Accompagnée d’infirmiers et de brancardiers, qui lui servent de guides et d’interprètes, elle fait tous les matins le tour de la ville n’hésitant pas à entrer dans les gourbis où des familles grelottant de fièvre, sont entassées sans soins ni nourriture. Ces visites ne sont pas sans danger. Nombre de médecins et d’infirmiers ont payé de leur vie le dévouement à leurs malades.

L’effort médical porte aussi sur le traitement et la prophylaxie du paludisme.

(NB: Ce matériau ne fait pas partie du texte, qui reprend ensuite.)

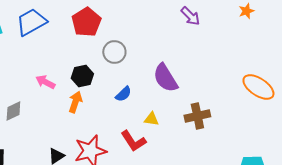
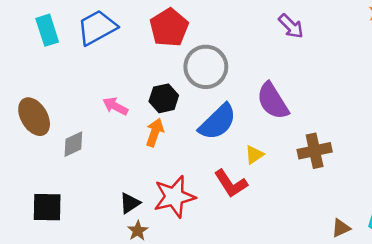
purple arrow: (190, 16) -> (291, 26), moved
gray circle: (114, 52) -> (206, 67), size x1.4
blue semicircle: (123, 94) -> (218, 122), size x1.8
yellow triangle: (151, 119) -> (254, 155), turned -42

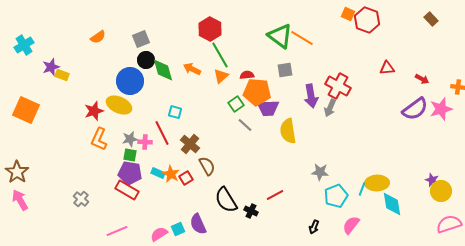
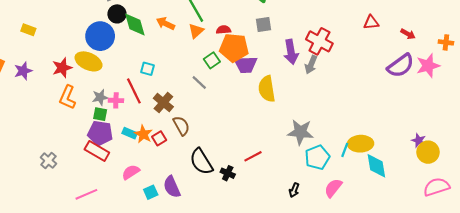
purple star: (51, 67) -> (23, 71), moved
gray line: (245, 125) -> (199, 83), moved
gray star: (320, 172) -> (300, 132), size x1.4
pink semicircle: (159, 234) -> (131, 172), moved

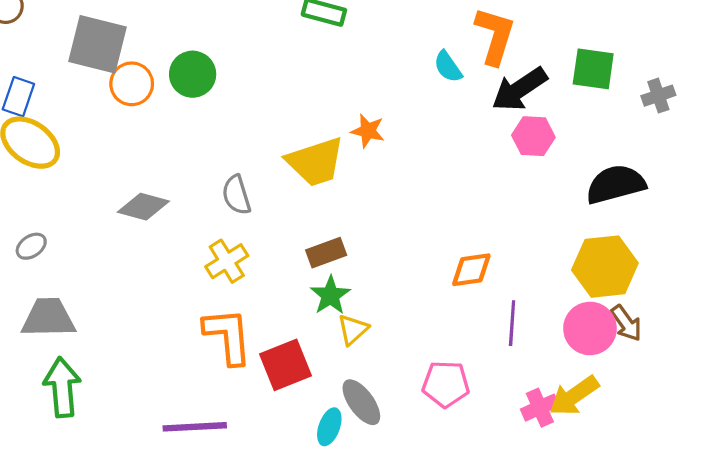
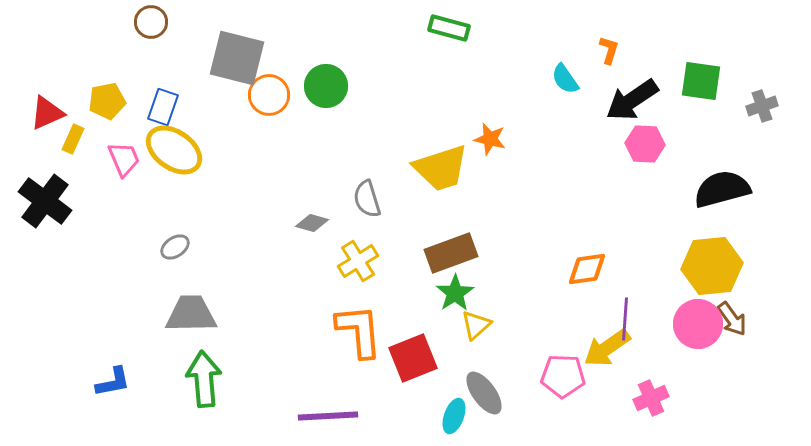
orange L-shape: (495, 36) -> (609, 50), size x0.5
gray diamond: (143, 207) -> (312, 223), moved, size x0.7
brown rectangle: (326, 253) -> (451, 253), size x1.4
yellow arrow: (574, 396) -> (607, 348), moved

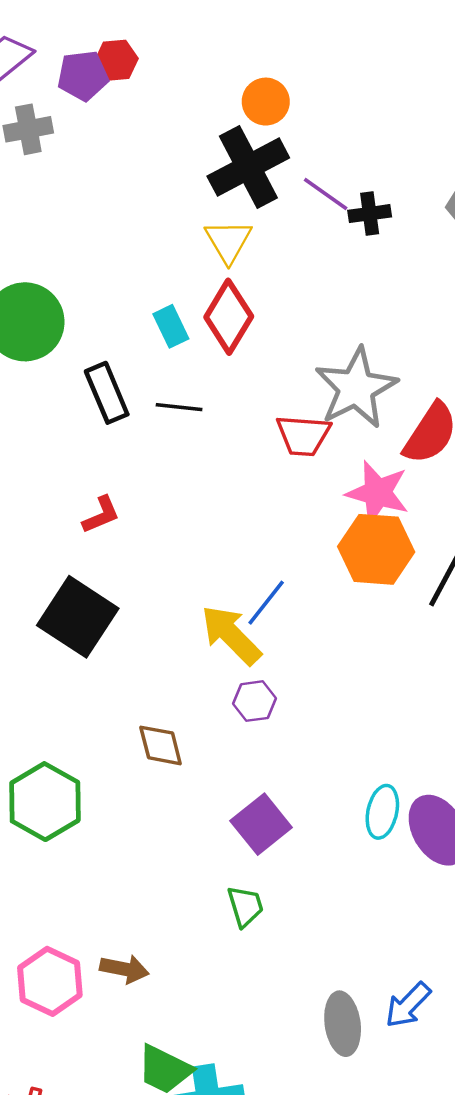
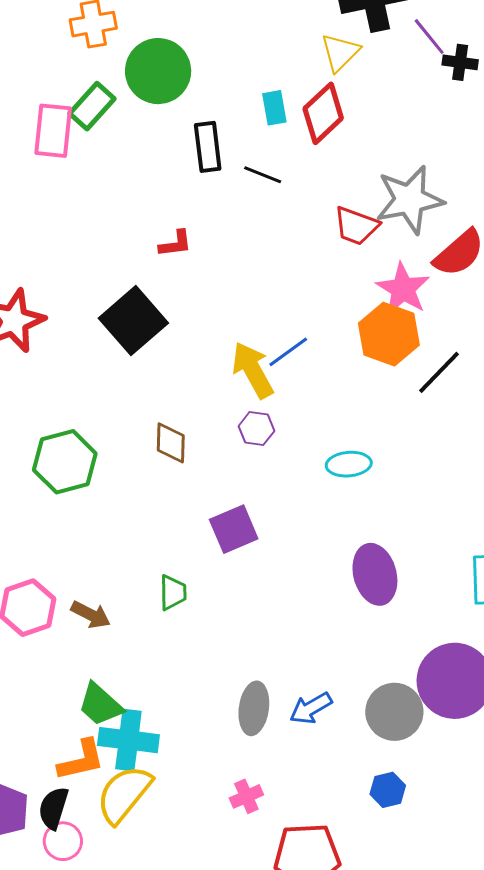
cyan ellipse: (382, 812) -> (349, 464), moved, turned 57
green trapezoid: (245, 906) -> (173, 593), moved

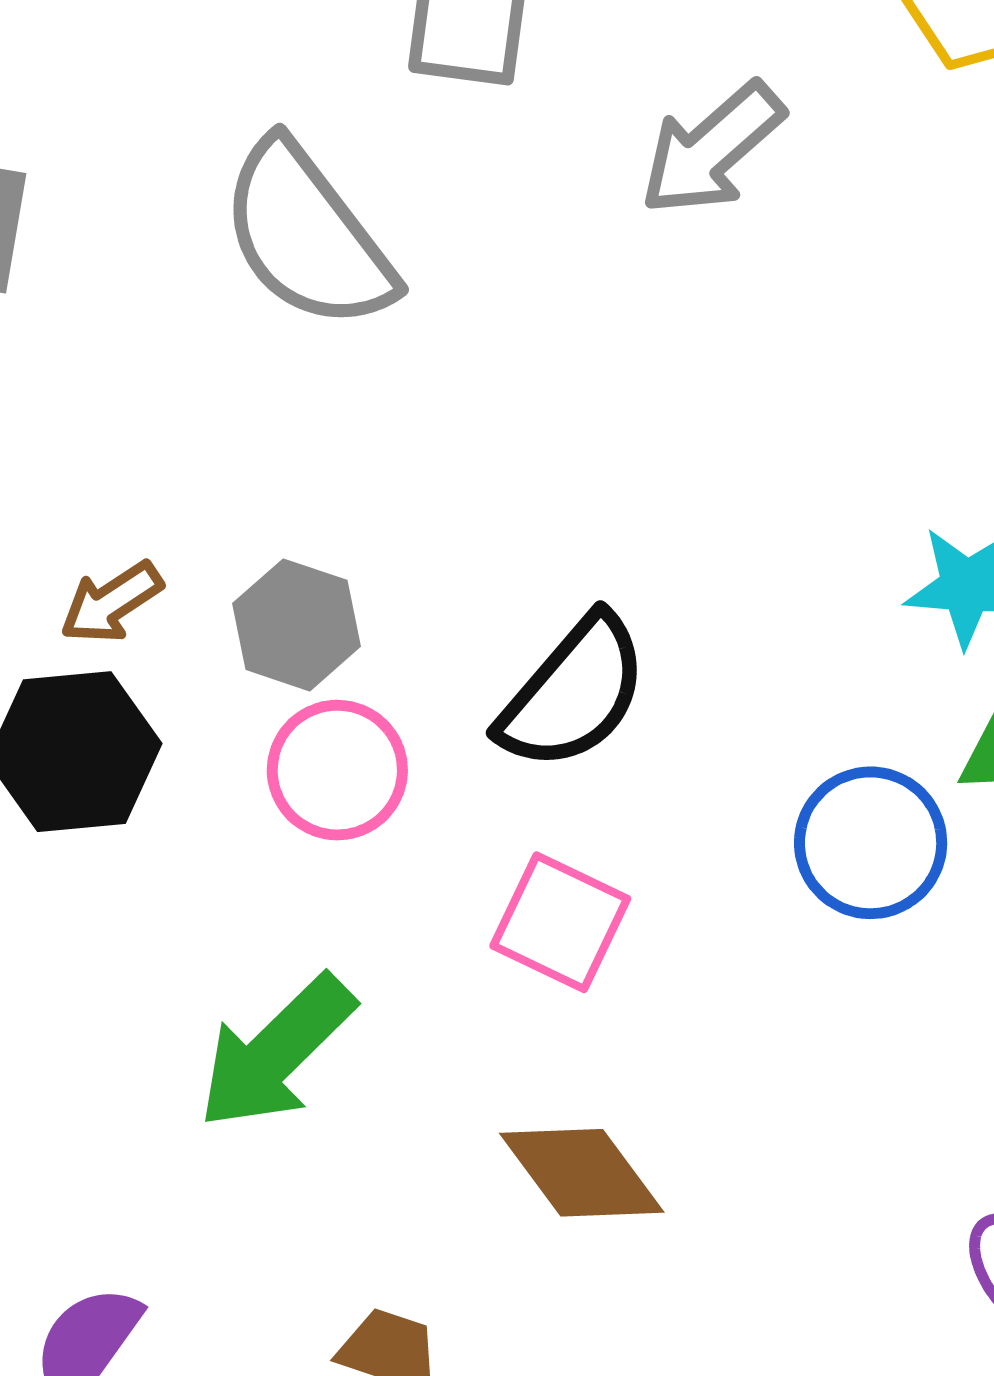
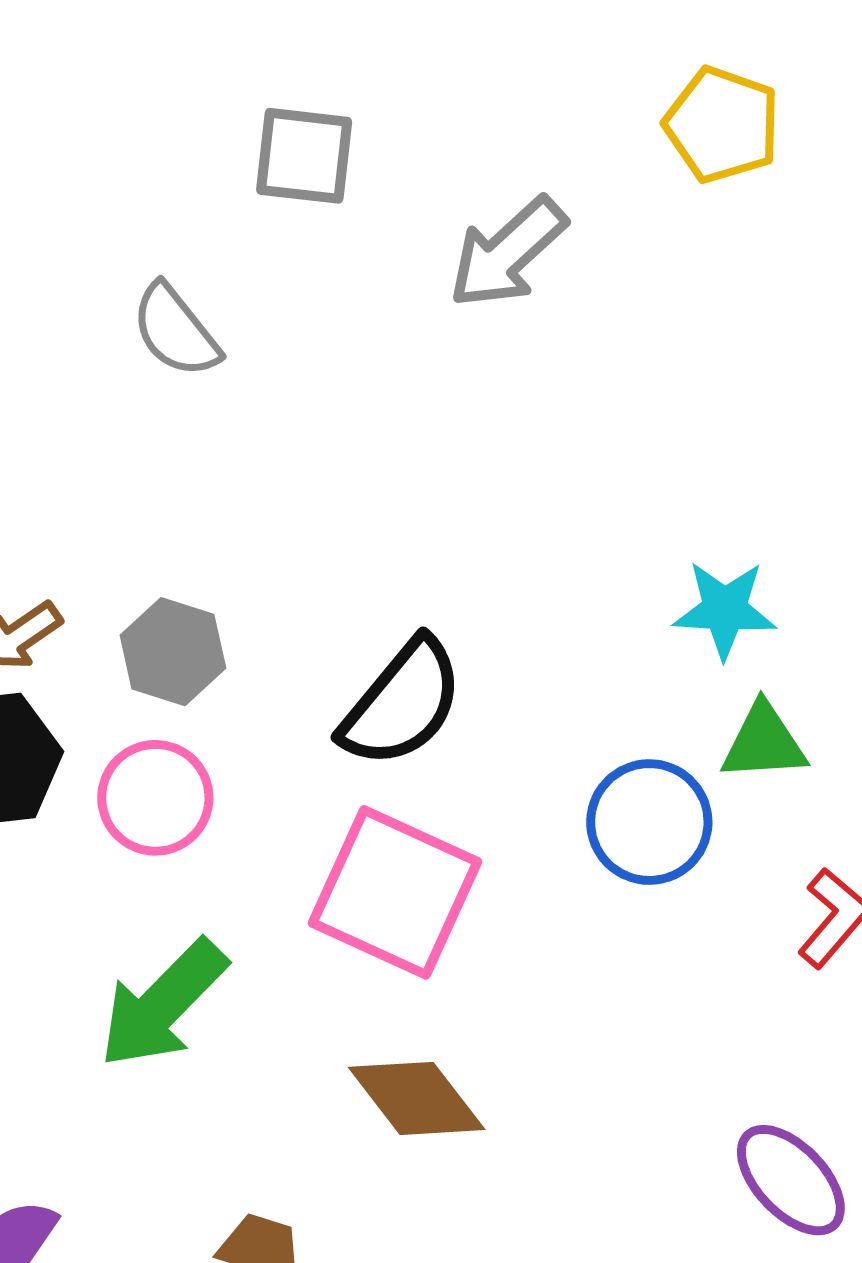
gray semicircle: (307, 236) -> (176, 331), size x0.6
pink circle: (337, 770) -> (155, 798), moved
pink square: (560, 922) -> (395, 892), size x1.5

Eugénie Delanoë institue des distributions massives de quinine aux adultes et aux enfants.

Très vite le succès de son entreprise l’oblige à agrandir ses installations, à créer un service de visites à domicile par des infirmières marocaines formées sur place. Lorsqu’elle visite elle-même les malades, l’accueil chaleureux qu’elle reçoit prouve son rayonnement et la confiance qu’on lui accorde.

Durant la guerre de 1914, elle reste la seule médecin de la place, ce qui lui vaut un énorme surcroît de travail. Etant devenue l’unique responsable des services de santé de Mazagan, elle entreprend la construction d’un hôpital mixte, pouvant accueillir aussi bien des Marocains que des Européens, civils ou militaires. Elle peut mener à bien cette création grâce à la compréhension et à l’autorité du général Lyautey qui, malgré les difficultés, ne lui marchanda jamais son aide.

Surchargée de travail, atteinte de la dysenterie amibienne, elle dût faire face en 1918 à l’épidémie de grippe espagnole et ne put partir se reposer en France qu’en 1920. Petit à petit, elle assume les charges médicales les plus diverses. À ses activités de soignante, elle joint celles d’éducatrice, formant le personnel infirmier, développant l’éducation sanitaire. Elle participe à la création de l’orphelinat de Mazagan, crée l’œuvre de la Goutte de lait et organise des colonies de vacances. Indépendamment de ses activités médicales et sociales, Eugénie Delanoë se passionne pour la musique et est à l’origine, en 1937, de la première manifestation artistique franco-musulmane de musique. Elle entretient des relations suivies avec les notables locaux ainsi qu’avec la famille impériale qui vient passer la saison estivale à Mazagan.

Lors d’une interview donnée à un journal local elle déclare: « J’ai appris à respecter les mœurs et les coutumes des populations que je dois aider. Je tâche toujours de ne pas les choquer et de les comprendre. J’ai appris l’arabe que je parle couramment pour être plus près de ceux que j’assiste. Aussi suis-je bien récompensée. Quand je vais dans un village, tout le monde sort des gourbis pour voir la “toubiba”, toucher ses vêtements, sa main et porter ensuite la leur à leur bouche pour un baiser. »

Eugénie Rubinsteïn-Delanoë et son mari Pierre Delanoë tous les deux sont enterrés dans le cimetière chrétien d’El Jadida.